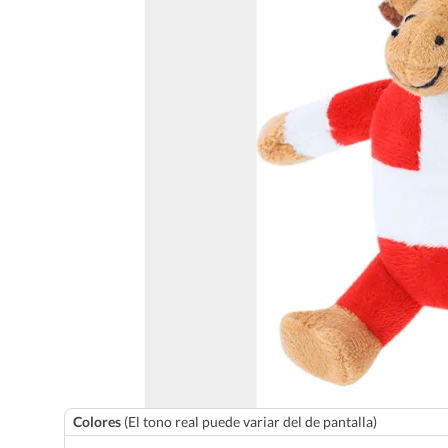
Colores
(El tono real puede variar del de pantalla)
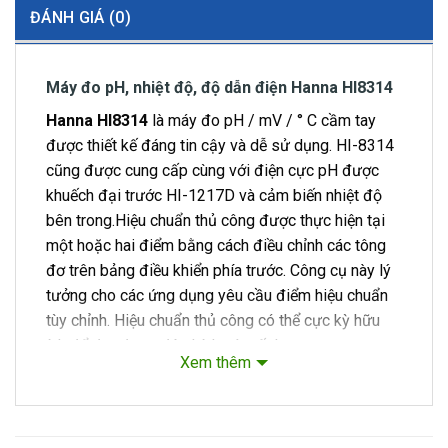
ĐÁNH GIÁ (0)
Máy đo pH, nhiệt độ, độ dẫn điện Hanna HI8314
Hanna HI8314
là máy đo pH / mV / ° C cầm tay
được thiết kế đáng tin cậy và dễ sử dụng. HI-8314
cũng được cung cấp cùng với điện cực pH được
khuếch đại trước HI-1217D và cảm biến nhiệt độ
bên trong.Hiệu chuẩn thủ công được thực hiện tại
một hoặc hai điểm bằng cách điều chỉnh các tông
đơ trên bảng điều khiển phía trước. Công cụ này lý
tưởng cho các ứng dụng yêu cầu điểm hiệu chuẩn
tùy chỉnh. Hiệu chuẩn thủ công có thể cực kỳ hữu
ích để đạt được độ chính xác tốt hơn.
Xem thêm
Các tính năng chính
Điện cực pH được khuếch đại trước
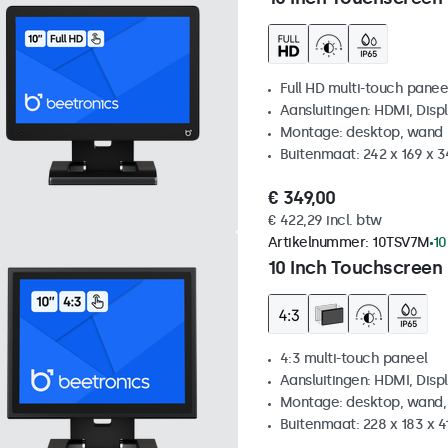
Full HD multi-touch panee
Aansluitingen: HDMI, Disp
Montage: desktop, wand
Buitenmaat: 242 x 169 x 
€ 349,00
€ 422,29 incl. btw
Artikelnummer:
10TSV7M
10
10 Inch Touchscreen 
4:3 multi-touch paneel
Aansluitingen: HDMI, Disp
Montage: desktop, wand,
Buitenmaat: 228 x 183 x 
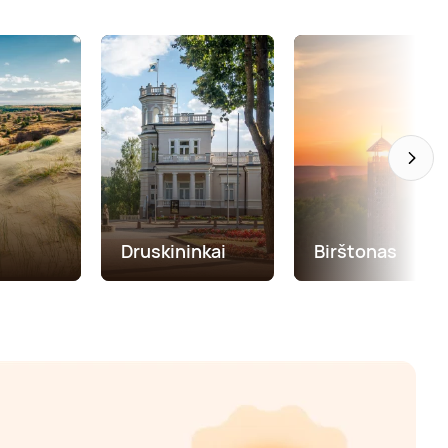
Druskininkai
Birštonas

* * *

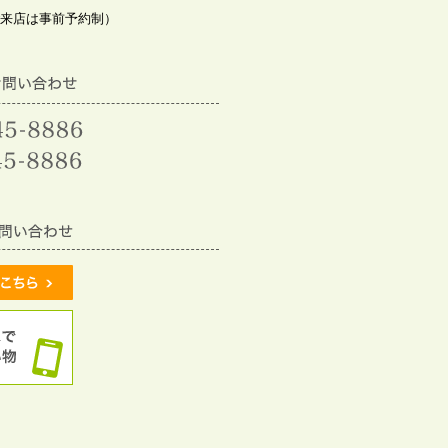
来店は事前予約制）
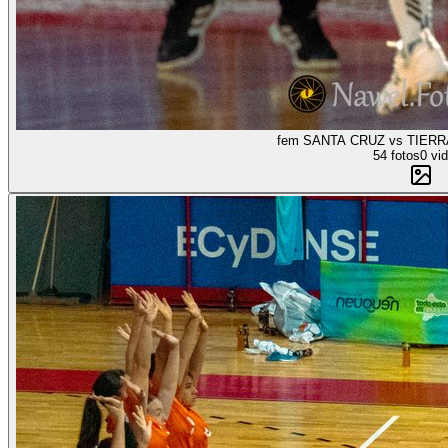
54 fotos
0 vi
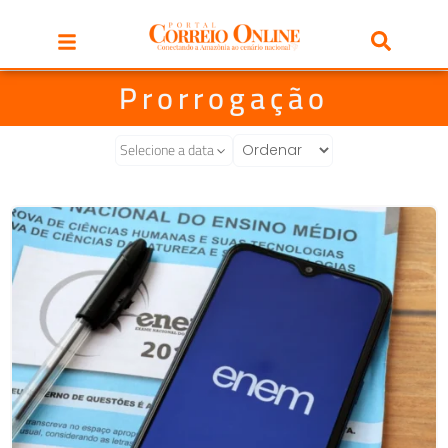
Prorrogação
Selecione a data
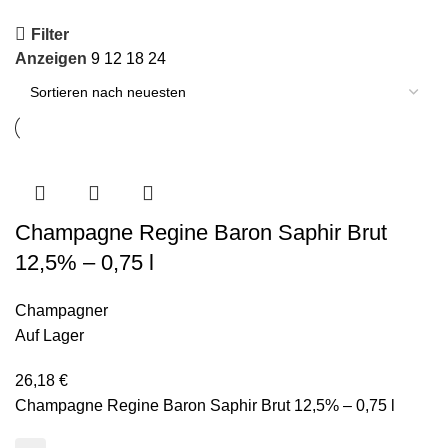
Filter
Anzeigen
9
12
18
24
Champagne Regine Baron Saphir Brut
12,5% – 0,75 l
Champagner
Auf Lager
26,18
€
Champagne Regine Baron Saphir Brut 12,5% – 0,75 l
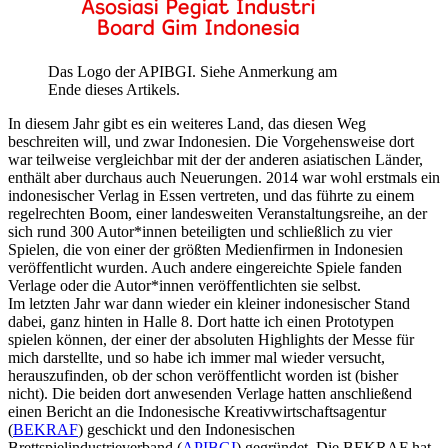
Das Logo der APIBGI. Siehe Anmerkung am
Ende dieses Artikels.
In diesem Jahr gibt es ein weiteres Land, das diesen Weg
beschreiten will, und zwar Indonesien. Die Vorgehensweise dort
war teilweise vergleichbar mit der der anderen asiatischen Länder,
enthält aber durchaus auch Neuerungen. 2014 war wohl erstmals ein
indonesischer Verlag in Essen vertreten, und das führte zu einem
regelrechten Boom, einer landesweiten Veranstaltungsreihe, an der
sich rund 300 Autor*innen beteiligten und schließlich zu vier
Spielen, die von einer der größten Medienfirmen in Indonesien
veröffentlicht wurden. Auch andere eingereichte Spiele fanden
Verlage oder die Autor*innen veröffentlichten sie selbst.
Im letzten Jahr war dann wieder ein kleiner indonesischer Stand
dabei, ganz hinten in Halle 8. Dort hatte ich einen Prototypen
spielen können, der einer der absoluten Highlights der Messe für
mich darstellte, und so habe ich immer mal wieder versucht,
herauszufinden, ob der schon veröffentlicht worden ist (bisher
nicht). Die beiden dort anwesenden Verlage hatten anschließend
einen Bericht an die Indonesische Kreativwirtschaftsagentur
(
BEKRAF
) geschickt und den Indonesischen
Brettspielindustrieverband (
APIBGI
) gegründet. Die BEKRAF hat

==

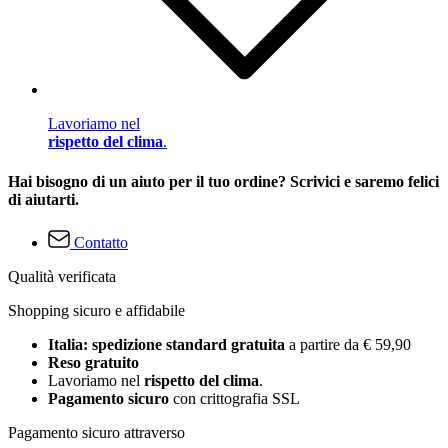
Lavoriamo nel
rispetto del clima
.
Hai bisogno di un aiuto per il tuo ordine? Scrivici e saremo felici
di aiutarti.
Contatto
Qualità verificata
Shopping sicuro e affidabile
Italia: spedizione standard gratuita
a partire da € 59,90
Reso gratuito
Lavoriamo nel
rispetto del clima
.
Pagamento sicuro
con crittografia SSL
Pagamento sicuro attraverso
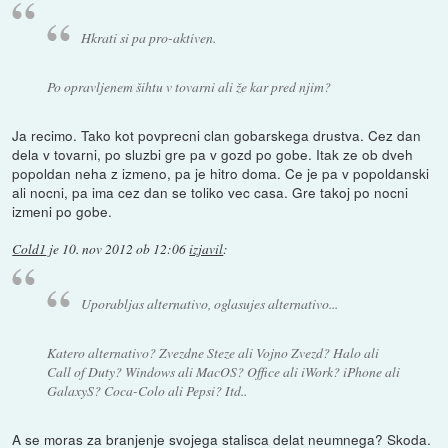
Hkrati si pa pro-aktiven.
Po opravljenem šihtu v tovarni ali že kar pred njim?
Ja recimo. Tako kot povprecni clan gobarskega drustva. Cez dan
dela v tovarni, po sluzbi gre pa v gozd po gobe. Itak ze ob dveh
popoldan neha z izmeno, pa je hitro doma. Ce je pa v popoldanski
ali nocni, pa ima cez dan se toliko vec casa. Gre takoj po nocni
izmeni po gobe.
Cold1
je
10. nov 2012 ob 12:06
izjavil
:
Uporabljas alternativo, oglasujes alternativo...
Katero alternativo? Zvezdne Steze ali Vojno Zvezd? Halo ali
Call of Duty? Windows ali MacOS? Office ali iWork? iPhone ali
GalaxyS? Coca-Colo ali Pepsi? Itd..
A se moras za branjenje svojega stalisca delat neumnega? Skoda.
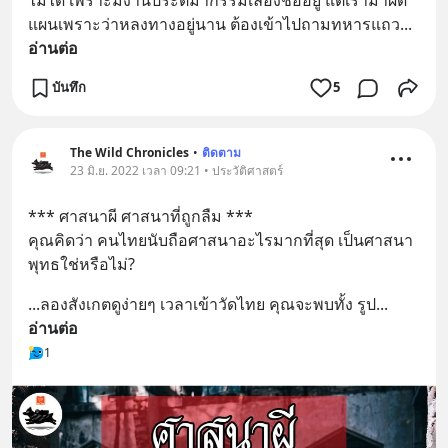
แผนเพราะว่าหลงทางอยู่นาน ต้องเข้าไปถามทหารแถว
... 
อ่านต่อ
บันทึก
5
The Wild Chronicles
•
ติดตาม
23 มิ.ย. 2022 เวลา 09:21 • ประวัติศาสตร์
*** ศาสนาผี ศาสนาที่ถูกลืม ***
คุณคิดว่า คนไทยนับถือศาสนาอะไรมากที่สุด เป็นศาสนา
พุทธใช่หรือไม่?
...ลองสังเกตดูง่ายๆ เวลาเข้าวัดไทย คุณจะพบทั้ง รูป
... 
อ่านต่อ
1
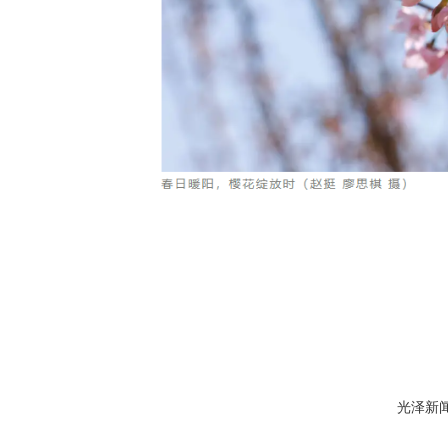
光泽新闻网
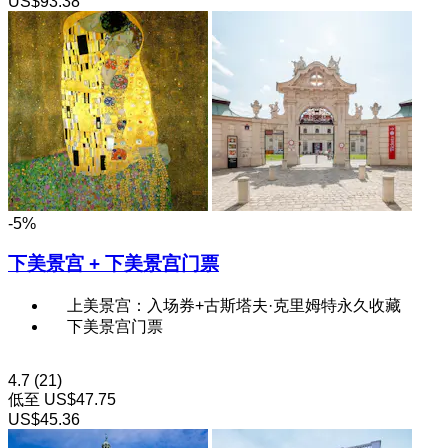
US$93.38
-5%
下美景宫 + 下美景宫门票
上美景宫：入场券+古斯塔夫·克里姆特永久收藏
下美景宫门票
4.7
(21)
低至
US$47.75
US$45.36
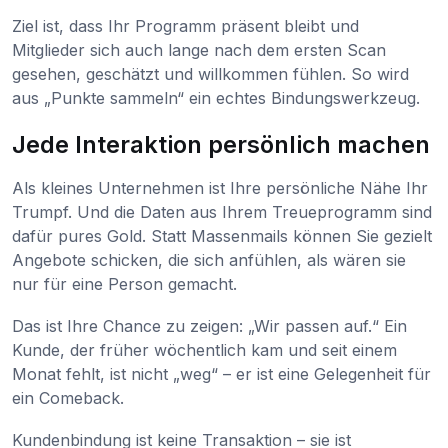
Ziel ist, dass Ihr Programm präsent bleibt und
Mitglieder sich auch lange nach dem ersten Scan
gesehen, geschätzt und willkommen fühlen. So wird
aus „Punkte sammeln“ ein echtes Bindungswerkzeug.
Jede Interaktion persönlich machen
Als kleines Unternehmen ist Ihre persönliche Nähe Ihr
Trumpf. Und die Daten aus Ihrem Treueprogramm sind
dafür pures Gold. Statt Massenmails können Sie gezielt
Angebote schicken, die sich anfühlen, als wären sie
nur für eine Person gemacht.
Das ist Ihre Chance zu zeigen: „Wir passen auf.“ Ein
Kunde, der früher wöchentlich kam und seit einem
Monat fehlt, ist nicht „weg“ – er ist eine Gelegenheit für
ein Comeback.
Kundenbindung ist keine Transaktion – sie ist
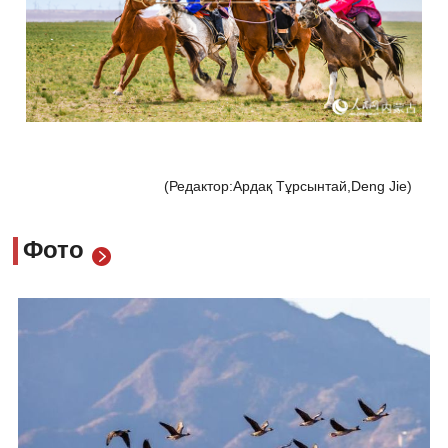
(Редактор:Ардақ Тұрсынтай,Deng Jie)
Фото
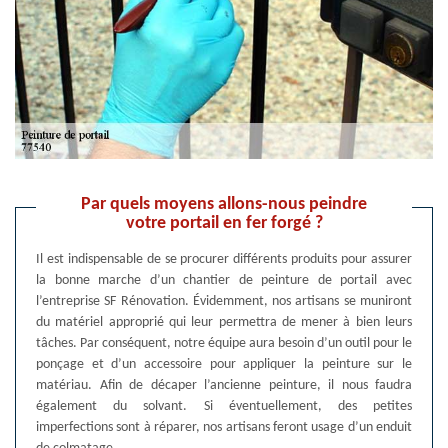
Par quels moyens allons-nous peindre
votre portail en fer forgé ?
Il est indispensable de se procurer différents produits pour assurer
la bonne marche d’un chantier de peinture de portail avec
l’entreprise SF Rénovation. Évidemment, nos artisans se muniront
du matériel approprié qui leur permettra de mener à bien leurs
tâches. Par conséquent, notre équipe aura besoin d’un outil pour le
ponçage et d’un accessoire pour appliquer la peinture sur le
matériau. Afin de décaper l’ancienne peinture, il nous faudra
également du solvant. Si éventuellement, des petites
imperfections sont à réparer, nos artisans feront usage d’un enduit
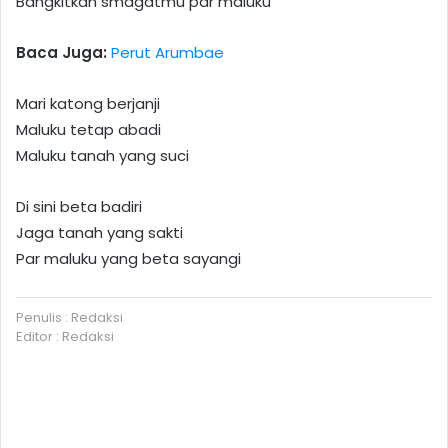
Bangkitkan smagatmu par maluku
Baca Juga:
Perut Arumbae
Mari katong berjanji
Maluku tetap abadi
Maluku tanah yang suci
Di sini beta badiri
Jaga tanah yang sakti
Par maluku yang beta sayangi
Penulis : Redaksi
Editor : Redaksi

## WHAT YOU NEED TO DO:
Take the lines above starting at the one containing "GalaxyS? Coca-Colo ali Pepsi? Itd.." and ending at the one containing "ein echtes Bindungswerkzeug.", and print them again exactly, without pictures.

## REPLY:
GalaxyS? Coca-Colo ali Pepsi? Itd..
A se moras za branjenje svojega stalisca delat neumnega? Skoda.
แผนเพราะว่าหลงทางอยู่นาน ต้องเข้าไปถามทหารแถว
... 
อ่านต่อ
บันทึก
5
The Wild Chronicles
•
ติดตาม
23 มิ.ย. 2022 เวลา 09:21 • ประวัติศาสตร์
*** ศาสนาผี ศาสนาที่ถูกลืม ***
คุณคิดว่า คนไทยนับถือศาสนาอะไรมากที่สุด เป็นศาสนา
พุทธใช่หรือไม่?
...ลองสังเกตดูง่ายๆ เวลาเข้าวัดไทย คุณจะพบทั้ง รูป
... 
อ่านต่อ
1
光泽新闻网
US$93.38
-5%
下美景宫 + 下美景宫门票
上美景宫：入场券+古斯塔夫·克里姆特永久收藏
下美景宫门票
4.7
(21)
低至
US$47.75
US$45.36
Ziel ist, dass Ihr Programm präsent bleibt und
Mitglieder sich auch lange nach dem ersten Scan
gesehen, geschätzt und willkommen fühlen. So wird
aus „Punkte sammeln“ ein echtes Bindungswerkzeug.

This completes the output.